Please remember the opinions expressed on Patient Power are not necessarily the views of our sponsors, contributors, partners or Patient Power. Our discussions are not a substitute for seeking medical advice or care from your own doctor. That’s how you’ll get care that’s most appropriate for you.

Andrew Schorr:

Hello and welcome to Patient Power. I'm Andrew Schorr in Carlsbad, California, north of San Diego, living with myelofibrosis. Joining me now from outside Dayton, Ohio is Chris Frost. Chris, welcome to our program.

Chris Frost:

Thank you.

Andrew Schorr:

And you living with myelofibrosis as well, right?

Chris Frost:

Yes, sir. About five years now, as far as we know.

Andrew Schorr:

Five years. And also joining us is Chris's oncology, hematology, subspecialist, an expert in MPNs, as well as some other hematologic conditions. And that's Dr. Edward Faber from OHC in Cincinnati. Dr. Faber, welcome to the program.

Dr. Faber:

Well, thank you very much. And it's a privilege to be here, Andrew.

Andrew Schorr:

Okay. So what this program is about is how people like me or Chris with a more rare condition can get the expertise of a specialist brought to bear for us so we get the right care. And as we record this, Chris, with Dr. Faber and the team at OHC, actually, you're going to end up having a STEM cell transplant, right?

Chris Frost:

That's correct.

Andrew Schorr:

Okay. So let's go back and find out how you have navigated all this. So first of all, you're a military veteran, right? I think former military police, correct?

Chris Frost:

Correct.

Andrew Schorr:

You were in Desert Storm.

Chris Frost:

Correct.

Andrew Schorr:

You developed weird symptoms, right? What were the symptoms you developed?

Chris Frost:

It was pretty weird. Early, early in '92, late '91, right, leaving Desert Storm, I came back to the VA system in Dayton, Ohio. And they immediately threw a barrage of medications and diagnoses in front of me, which is how they kind of handle their business over there. Let's throw it all at it and whatever sticks is good. So dicyclomine, Bentyl, all these things for IBS, for some mood issues, and also for some breathing issues. So the inhaler's gone, the IBS, is for the most part gone and all those drugs that the VA wanted to keep me on are also gone. Because I've been in that system for almost 30 years now, I've seen some negative results sustained in the program. Their transplant program down in Nashville, the Veterans Administration program is rated fairly well.
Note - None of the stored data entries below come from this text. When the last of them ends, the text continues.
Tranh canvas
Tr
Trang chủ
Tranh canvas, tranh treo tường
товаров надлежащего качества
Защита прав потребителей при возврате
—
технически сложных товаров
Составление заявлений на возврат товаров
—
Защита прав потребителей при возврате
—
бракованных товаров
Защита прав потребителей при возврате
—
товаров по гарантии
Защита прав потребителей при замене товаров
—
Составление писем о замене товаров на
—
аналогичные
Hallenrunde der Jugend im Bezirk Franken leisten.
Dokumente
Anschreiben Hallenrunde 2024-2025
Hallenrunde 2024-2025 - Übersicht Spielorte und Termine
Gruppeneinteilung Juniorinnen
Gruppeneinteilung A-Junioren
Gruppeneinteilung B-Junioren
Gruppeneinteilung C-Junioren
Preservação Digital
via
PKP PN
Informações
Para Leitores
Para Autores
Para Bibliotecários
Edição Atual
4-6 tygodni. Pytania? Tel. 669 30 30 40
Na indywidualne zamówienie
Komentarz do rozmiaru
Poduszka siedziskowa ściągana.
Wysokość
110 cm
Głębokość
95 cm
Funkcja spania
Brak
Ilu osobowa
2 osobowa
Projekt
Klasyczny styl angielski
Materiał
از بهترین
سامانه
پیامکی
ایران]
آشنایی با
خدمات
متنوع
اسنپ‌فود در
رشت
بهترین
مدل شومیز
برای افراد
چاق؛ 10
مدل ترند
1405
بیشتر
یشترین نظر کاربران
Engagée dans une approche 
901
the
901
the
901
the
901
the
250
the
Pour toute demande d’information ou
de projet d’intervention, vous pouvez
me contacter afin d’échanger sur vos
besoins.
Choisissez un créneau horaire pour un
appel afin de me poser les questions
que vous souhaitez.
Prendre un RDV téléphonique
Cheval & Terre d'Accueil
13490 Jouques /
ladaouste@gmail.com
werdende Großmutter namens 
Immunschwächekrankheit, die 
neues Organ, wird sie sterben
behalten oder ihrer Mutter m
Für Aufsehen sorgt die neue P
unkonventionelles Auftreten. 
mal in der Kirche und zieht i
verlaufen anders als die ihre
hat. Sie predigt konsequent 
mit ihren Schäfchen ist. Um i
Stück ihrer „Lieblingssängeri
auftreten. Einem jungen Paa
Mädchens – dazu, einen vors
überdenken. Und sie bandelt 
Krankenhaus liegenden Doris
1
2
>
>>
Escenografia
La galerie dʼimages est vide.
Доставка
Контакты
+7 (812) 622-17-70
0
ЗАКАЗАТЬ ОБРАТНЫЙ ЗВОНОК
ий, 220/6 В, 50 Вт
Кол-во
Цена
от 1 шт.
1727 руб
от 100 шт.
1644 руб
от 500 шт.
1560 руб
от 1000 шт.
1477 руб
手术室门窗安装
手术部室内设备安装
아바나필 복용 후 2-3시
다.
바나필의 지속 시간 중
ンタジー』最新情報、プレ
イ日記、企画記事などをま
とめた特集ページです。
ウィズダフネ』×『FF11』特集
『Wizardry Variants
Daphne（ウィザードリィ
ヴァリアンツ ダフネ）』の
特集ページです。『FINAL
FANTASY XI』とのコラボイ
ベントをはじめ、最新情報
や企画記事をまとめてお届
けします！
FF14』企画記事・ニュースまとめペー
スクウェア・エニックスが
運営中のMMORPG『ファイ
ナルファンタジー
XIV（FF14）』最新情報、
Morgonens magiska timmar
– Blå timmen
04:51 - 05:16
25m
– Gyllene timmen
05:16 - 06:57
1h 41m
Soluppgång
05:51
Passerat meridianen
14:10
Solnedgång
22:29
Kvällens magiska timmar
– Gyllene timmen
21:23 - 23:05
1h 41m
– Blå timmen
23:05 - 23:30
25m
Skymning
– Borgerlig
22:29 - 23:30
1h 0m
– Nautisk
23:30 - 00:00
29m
However, my wife and I decided that it was important enough for us to find somebody that was an expert. Somebody that I felt and she felt to give us some continuity and care, if that makes any sense.

Andrew Schorr:

Right. Right. So you wanted to go the extra mile? You're what I call a powerful patient with your wife. So you would get what's right for you. Now you started working with what's become a community oncologist, right?

Chris Frost:

I started working through the VA program with a fellow doctor. Dr. Kelly Miller was in the fellows program there at the Dayton VA when she was at the point where she was ready to be completed with her program and moved down the road. And I followed her out of the VA system.

Andrew Schorr:

Okay. So she became your community oncologist.

Chris Frost:

Correct.

Andrew Schorr:

But then you and your wife went further, you made calls to the Cleveland Clinic and other places. And that eventually led you to Dr. Faber, correct?

Chris Frost:

Well, if I'm being candid, sorry, Dr. Faber, you probably don't know this. But along the way, I've built a couple of wineries and winery clients are their own unique people. And one of them is the ex-head legal counselor for Ford Motor Company in Detroit, Walter Borda. Walter Borda sits on the board for Henry Ford Hospital and his wife actually died of a bone marrow transplant about 13 years ago, she had some other medical condition that I won't carry on with. But because he sits on that board, he contacted the specialist, hematology and oncology at Henry Ford, who did a little background check on our Dr. Faber here and said for the region that I am in, as long as I have "good insurance," Dr. Faber is the way to go. So I felt good with Jewish hospital with his track record and with my friend checking on him through Henry Ford Hospital in Detroit.

Andrew Schorr:

Okay. So your reputation precedes you Dr. Faber. So let's talk about this. So here you have a motivated patient who wants to get the best care and understands they have a more rare condition, certainly with myelofibrosis. So what's your view? You have consultations with patients who've come to you through other sources, whether the patient themselves or recommendation from community oncologists all the time. And it's pretty understandable in myelofibrosis that that might be a wise thing to do, right? Because it's a rare condition.

Dr. Faber:

Yeah, absolutely. When you look at myelofibrosis across all the spectrum, it's very heterogenous. And not only because of age, but all the different subtypes that we're learning, based on the molecular marker. So not every patient is truly the same. And you don't know that when you first meet them, to be honest with you. And that's, I enjoy Chris's story because I mean, first of all, when you're finished fellowship, you're moving on and you never hardly see your patients ever again. But Chris and Dr. Miller have been able to keep that relationship. And our practice and what we provide to the Dayton area is a satellite clinic. And it's a true collaboration, between all the community practices. So it's a way to translate what we learn to as many people as we can.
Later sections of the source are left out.